**Work instruction:** In this exercise, print only the lines of the records below from the one with "tablet-kilifi" through the one with "pe masura specificatiilor", inclusive. Pictures are not part of the copy.

**Information:**
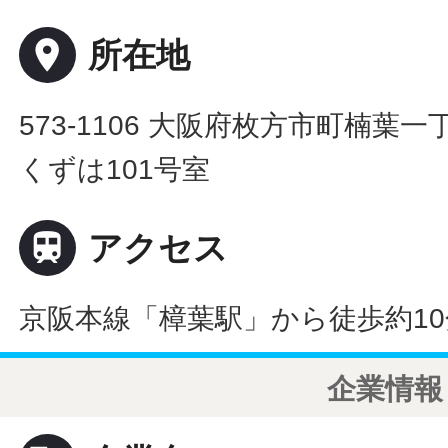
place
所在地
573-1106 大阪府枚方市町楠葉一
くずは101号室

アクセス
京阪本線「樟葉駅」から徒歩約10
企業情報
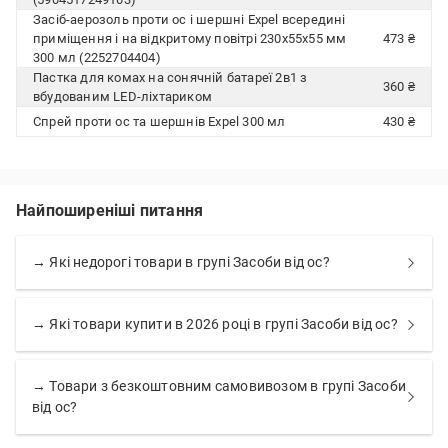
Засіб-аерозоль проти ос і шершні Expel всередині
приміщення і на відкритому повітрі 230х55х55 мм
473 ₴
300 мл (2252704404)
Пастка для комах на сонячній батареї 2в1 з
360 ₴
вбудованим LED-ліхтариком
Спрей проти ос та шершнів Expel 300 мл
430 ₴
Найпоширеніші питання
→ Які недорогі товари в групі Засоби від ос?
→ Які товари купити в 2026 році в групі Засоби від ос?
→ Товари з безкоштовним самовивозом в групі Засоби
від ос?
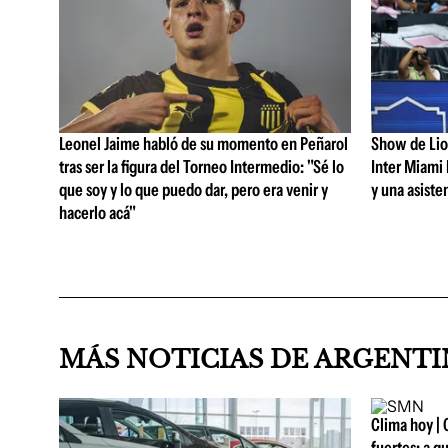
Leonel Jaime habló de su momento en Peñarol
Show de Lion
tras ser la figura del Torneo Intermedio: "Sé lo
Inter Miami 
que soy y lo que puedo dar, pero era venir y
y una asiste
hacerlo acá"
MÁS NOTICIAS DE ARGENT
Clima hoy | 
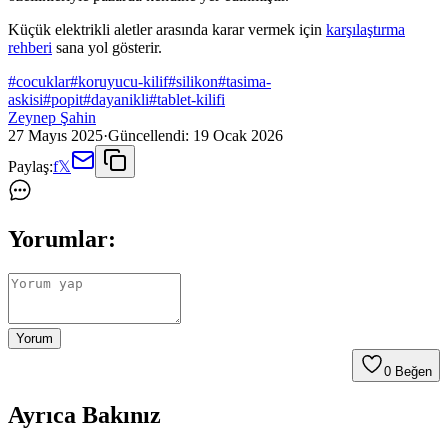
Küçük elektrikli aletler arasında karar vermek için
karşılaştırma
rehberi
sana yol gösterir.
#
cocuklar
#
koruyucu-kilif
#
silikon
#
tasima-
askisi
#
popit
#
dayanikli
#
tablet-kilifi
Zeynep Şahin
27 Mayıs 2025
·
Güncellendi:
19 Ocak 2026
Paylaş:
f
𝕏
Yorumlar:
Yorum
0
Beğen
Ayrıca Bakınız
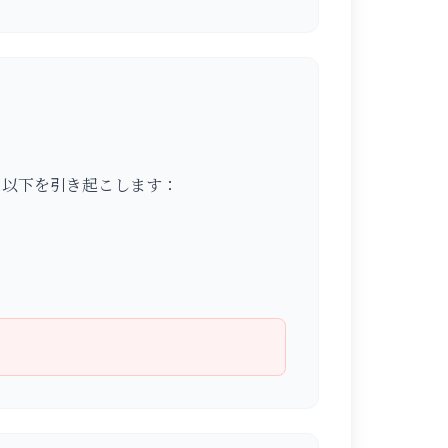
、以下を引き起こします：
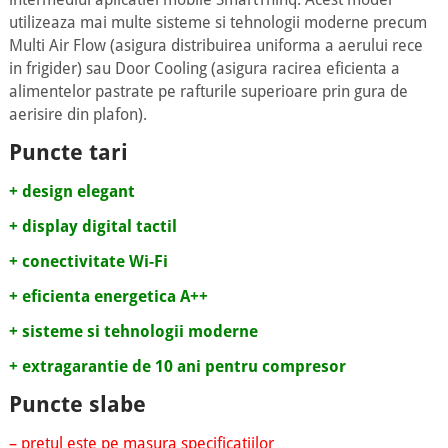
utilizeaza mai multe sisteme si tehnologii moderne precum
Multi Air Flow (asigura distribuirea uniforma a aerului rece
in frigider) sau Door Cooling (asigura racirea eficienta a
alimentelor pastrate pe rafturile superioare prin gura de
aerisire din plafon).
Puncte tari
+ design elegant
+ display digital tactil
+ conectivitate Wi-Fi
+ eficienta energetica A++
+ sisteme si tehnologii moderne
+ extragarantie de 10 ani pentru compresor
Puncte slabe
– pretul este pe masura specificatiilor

* * *

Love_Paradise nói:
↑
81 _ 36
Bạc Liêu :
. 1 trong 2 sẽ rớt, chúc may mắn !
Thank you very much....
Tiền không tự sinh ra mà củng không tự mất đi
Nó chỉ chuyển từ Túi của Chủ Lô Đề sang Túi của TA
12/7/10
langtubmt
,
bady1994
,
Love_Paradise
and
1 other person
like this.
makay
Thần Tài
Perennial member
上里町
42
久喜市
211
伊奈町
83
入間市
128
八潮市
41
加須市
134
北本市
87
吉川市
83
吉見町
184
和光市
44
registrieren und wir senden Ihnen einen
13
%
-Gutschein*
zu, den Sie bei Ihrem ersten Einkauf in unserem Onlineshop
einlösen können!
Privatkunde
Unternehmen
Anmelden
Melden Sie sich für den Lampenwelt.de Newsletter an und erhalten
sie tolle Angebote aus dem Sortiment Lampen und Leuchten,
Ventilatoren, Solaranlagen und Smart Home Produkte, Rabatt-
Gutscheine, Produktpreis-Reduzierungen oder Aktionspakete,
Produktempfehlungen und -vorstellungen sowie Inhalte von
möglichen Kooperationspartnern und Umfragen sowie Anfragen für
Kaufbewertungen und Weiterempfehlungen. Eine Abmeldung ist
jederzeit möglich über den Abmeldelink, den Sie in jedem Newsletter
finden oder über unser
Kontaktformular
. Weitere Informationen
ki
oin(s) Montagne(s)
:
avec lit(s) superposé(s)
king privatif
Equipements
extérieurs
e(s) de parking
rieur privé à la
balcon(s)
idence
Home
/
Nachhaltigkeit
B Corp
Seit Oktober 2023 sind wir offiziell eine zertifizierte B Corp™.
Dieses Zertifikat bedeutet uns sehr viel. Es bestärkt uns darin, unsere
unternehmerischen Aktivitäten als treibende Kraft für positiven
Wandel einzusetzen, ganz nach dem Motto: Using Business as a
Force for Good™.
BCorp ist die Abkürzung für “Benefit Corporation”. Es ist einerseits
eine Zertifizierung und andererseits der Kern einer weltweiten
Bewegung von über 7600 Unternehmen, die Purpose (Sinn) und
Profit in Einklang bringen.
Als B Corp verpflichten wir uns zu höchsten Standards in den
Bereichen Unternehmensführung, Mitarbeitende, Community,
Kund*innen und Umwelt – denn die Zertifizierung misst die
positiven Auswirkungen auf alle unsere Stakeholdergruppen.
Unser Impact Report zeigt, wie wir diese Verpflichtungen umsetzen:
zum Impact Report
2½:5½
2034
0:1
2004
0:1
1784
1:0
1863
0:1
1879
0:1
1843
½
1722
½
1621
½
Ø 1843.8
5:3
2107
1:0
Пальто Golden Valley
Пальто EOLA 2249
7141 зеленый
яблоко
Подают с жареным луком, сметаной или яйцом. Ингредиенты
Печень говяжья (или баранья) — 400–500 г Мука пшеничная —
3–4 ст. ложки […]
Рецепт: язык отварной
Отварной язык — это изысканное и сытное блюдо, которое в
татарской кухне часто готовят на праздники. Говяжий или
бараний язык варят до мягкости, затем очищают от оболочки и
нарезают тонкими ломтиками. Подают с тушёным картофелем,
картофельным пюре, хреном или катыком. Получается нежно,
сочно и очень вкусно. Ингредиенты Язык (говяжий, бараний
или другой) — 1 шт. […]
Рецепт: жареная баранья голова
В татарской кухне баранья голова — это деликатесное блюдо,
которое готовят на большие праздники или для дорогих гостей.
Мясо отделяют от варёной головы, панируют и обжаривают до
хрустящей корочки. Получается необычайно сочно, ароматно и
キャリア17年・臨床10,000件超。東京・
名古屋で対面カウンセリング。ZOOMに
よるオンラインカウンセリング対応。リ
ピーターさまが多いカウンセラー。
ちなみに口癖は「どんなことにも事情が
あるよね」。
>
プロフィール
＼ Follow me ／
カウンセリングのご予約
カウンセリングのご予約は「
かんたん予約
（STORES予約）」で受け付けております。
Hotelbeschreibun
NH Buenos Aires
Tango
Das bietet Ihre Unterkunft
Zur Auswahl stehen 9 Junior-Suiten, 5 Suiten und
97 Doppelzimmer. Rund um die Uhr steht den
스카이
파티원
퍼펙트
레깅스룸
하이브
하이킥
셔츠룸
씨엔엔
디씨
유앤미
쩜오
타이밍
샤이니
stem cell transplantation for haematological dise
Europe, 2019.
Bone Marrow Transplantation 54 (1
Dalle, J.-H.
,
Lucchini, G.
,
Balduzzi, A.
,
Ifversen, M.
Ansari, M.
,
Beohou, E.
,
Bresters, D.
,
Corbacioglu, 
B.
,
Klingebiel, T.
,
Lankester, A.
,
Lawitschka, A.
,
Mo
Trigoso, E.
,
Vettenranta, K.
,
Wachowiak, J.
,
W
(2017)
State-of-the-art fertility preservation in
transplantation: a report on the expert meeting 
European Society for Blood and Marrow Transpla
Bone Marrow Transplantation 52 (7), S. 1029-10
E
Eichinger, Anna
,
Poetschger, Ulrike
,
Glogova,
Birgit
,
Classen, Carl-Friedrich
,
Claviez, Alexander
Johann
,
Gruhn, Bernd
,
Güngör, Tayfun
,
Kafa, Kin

**Task answer:**
tablet-kilifi
Zeynep Şahin
27 Mayıs 2025
·
Güncellendi:
19 Ocak 2026
Paylaş:
f
𝕏
Yorumlar:
Yorum
0
Beğen
Ayrıca Bakınız
、以下を引き起こします：
utilizeaza mai multe sisteme si tehnologii moderne precum
Multi Air Flow (asigura distribuirea uniforma a aerului rece
in frigider) sau Door Cooling (asigura racirea eficienta a
alimentelor pastrate pe rafturile superioare prin gura de
aerisire din plafon).
Puncte tari
+ design elegant
+ display digital tactil
+ conectivitate Wi-Fi
+ eficienta energetica A++
+ sisteme si tehnologii moderne
+ extragarantie de 10 ani pentru compresor
Puncte slabe
– pretul este pe masura specificatiilor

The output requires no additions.